Abstract:
The object of the invention is a device to display several radar images in a single resultant image, formed by a mosaic image of different radar images. To this effect, the invention provides for the use of means for mutual exclusion of the radar images so that a given point of the resultant image corresponds to the display on one and only one radar.

Description:
BACKGROUND OF THE INVENTION 
     The present invention concerns the display of radar images and, more particularly, a case where one and the same geographical zone is covered by several radars and where it is desired to obtain a single resultant image, formed by a mosaic of the images given by the different radars. 
     The need to make a mosaic arises notably when the position of a radar is such that it cannot cover the entire zone it is entrusted with monitoring, owing to obstacles such as mountains or tall buildings creating a shadow in the zone under surveillance, namely a sector without echo. This, for example, is often the case with airport surveillance radars. 
     To cover the entire zone, one or more additional radars are then needed, and are arranged so as to reach the shaded sectors of the first radar. 
     To enable an operator to have a comprehensive image of the zone on a single screen, it is then necessary to make a mosaic of images given by the different radars. 
     There are known ways to make this mosaic by taking, for each of the pixels of the resultant image, a video signal equal to a function (mean, maximum etc.) of each of the pixels given by the different radars. Since, in general, the images given by the different radars overlap one another, two types of zones are then distinguished on the single screen: 
     those reached by a single radar; 
     those reached by several (at least two) radars. 
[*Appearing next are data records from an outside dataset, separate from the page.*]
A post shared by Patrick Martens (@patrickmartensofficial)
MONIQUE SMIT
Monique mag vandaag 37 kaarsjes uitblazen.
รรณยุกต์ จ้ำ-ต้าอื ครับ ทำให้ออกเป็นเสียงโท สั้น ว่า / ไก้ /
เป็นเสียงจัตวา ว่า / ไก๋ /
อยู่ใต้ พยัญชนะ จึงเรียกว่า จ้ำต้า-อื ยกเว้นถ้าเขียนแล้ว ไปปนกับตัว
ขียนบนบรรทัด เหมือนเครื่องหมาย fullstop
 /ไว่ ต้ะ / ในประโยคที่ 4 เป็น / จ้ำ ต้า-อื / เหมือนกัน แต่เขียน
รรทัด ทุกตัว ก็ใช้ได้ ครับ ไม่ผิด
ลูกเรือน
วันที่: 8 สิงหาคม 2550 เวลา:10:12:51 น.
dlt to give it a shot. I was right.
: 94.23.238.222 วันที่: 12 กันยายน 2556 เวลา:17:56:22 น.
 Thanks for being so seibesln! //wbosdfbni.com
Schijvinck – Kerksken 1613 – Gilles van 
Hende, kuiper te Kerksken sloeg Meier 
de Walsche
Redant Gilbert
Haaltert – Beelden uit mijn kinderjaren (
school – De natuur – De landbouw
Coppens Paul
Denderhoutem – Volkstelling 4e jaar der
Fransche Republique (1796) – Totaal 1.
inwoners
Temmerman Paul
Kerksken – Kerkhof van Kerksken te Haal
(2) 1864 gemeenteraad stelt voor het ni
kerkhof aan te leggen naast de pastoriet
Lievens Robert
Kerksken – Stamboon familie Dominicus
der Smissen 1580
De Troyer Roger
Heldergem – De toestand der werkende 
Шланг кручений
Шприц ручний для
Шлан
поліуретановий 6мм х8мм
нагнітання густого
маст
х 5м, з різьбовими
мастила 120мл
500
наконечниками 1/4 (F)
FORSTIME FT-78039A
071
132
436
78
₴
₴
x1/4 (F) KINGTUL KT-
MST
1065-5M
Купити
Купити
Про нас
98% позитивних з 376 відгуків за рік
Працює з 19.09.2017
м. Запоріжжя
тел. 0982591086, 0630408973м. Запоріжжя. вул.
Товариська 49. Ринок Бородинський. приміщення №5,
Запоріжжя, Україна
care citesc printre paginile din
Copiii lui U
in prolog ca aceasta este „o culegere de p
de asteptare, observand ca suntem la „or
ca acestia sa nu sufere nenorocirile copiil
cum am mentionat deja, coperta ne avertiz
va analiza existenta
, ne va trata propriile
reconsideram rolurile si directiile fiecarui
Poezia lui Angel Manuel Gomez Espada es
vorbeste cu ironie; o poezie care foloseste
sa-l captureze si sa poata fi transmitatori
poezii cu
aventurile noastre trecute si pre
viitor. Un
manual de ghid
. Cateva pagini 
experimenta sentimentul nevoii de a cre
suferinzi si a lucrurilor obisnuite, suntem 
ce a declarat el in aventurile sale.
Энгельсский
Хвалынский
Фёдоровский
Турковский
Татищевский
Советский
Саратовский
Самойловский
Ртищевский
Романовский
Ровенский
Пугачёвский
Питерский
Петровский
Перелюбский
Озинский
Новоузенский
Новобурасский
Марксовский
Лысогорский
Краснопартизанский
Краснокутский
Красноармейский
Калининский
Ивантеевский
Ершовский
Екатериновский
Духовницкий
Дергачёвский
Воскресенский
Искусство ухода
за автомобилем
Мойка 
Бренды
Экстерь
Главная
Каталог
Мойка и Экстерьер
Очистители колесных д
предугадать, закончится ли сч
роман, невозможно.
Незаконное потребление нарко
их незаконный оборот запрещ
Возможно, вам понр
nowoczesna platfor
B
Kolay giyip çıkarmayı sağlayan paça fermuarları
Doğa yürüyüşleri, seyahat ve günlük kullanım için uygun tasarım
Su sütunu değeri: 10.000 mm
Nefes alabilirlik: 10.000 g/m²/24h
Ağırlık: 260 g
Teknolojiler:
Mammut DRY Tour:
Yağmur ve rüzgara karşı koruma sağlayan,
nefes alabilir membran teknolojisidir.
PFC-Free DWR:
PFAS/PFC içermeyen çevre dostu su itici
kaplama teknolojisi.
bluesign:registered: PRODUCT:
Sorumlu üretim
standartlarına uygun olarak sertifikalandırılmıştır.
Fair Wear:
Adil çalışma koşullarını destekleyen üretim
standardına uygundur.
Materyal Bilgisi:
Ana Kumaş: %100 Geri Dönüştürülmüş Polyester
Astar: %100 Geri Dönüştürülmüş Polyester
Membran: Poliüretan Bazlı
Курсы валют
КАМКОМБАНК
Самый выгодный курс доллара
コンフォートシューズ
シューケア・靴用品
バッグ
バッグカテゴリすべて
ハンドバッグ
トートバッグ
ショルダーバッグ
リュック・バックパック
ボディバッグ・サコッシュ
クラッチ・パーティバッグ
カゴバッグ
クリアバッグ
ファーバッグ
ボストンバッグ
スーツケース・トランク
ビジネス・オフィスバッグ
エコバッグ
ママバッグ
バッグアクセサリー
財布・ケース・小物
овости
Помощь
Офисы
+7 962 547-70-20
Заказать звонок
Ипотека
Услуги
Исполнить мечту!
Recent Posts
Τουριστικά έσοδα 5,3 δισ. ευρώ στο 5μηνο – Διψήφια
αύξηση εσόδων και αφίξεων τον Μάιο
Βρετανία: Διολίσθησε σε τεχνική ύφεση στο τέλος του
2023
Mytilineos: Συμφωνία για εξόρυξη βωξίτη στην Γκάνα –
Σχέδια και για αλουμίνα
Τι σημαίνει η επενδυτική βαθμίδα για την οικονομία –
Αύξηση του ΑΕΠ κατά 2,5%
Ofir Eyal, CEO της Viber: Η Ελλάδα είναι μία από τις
     In the second type of zone, the echos of the detected objects (aircraft for example) processed by each of the radars should, of course, be superimposed on the screen and, to a given aircraft, there should therefore. This requiremement may not necessarily be achieved due to the asynchronism of the rotation of the radars. There may be movement by the aircraft between the instant when it is detected by the first radar and the instant when it is detected by the second one. 
     Furthermore, the radar video signal always contains a certain degree of noise and, with this type of system, the noises get added together in the zones common to several radars. 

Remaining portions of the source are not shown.